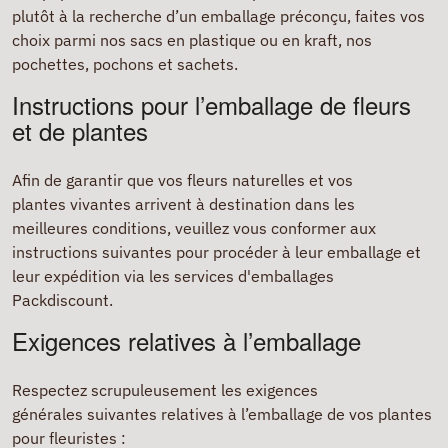
plutôt à la recherche d’un emballage préconçu, faites vos
choix parmi nos sacs en plastique ou en kraft, nos
pochettes, pochons et sachets.
Instructions pour l’emballage de fleurs
et de plantes
Afin de garantir que vos fleurs naturelles et vos
plantes vivantes arrivent à destination dans les
meilleures conditions, veuillez vous conformer aux
instructions suivantes pour procéder à leur emballage et
leur expédition via les services d'emballages
Packdiscount.
Exigences relatives à l’emballage
Respectez scrupuleusement les exigences
générales suivantes relatives à l’emballage de vos plantes
pour fleuristes :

--------------------

### WHAT YOU NEED TO DO
Using the records above, please retype only the run of lines from the line holding "instructions suivantes pour" through the last line, both ends included.

### SOLUTION FOR THIS PROBLEM
instructions suivantes pour procéder à leur emballage et
leur expédition via les services d'emballages
Packdiscount.
Exigences relatives à l’emballage
Respectez scrupuleusement les exigences
générales suivantes relatives à l’emballage de vos plantes
pour fleuristes :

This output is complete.